News Feature | May 20, 2015

IEEE Unveils Guidelines For Medical Device Software Security

By Jof Enriquez,
Follow me on Twitter @jofenriq

Internal Threats Concern To Healthcare Providers

The Institute of Electrical and Electronics Engineers (IEEE) recently unveiled basic guidelines to help manufacturers avoid or reduce cybersecurity threats that allow medical devices to leak sensitive data, or to have their function altered.

Entitled Building Code for Medical Device Software Security [PDF], the set of guidelines aims “not to assure that future medical devices can resist every imaginable attack, but rather to establish a consensus among experts in medical devices, cybersecurity, and computer science on a reasonable model code for the industry to apply.”

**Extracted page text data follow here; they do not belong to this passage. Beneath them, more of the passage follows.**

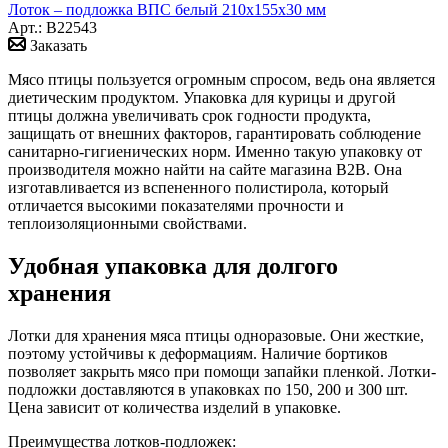
Лоток – подложка ВПС белый 210x155x30 мм
Арт.: B22543
Заказать
Мясо птицы пользуется огромным спросом, ведь она является
диетическим продуктом. Упаковка для курицы и другой
птицы должна увеличивать срок годности продукта,
защищать от внешних факторов, гарантировать соблюдение
санитарно-гигиенических норм. Именно такую упаковку от
производителя можно найти на сайте магазина B2B. Она
изготавливается из вспененного полистирола, который
отличается высокими показателями прочности и
теплоизоляционными свойствами.
Удобная упаковка для долгого
хранения
Лотки для хранения мяса птицы одноразовые. Они жесткие,
поэтому устойчивы к деформациям. Наличие бортиков
позволяет закрыть мясо при помощи запайки пленкой. Лотки-
подложки доставляются в упаковках по 150, 200 и 300 шт.
Цена зависит от количества изделий в упаковке.
Преимущества лотков-подложек:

A group of 40 volunteers with varying backgrounds in cybersecurity, programming languages, software engineering, medical device development, medical device standards, and medical device regulation worked together to create the elements and structure of the code. They also participated in a two-day workshop in November 2014 to write the final draft of the code. The workshop was co-sponsored by the IEEE Cybersecurity Initiative and the National Science Foundation (NSF).

“Similar to building codes that were developed over centuries to guide the production of physical buildings, the elements contained in Building Code for Medical Device Software Security are intended as the beginning of a model code for software security for the medical device industry,” stated Carl Landwehr, IEEE Fellow and research scientist at the Cyber Security Policy and Research Institute at George Washington University. Landwehr was the workshop co-leader and the draft code report's co-author.

Most elements of the draft code pertain to the implementation phase, which the IEEE describes as the main source of software errors and vulnerabilities in medical devices. The design and test phases of the code need to be expanded with further input from engineers, programmers and researchers.

“This is just a starting point that developers can use to rule out the most commonly exploited classes of software vulnerabilities during the implementation phase,” said Landwehr. “There is more work to do, so we encourage the industry to participate in our effort to create a foundation for a more complete code for the medical device industry to apply.”

The release of IEEE's code for medical device software security comes amid the rising threat of malicious attacks against medical devices.

Late last year, The Department of Homeland Security (DHS) Industrial Control Systems Cyber Emergency Response Team (ICS-CERT) began investigating a number of devices — like infusion pumps from Hospira and implantable cardiac defibrillators from Medtronic — that were subject to successful hacking attacks.

Recently, a team of scientists at the University of Washington (UW) hacked a surgical robot to demonstrate the vulnerability of certain systems to cyber threats. Other experts also have voiced concerns that devices currently under development — such as artificial pancreas devices — are vulnerable. 

The U.S. Food and Drug Administration (FDA) released a cybersecurity guidance document in October last year. The guidance urges manufacturers to include cybersecurity as a component in the design and development process, which will help identify risks specific to each device.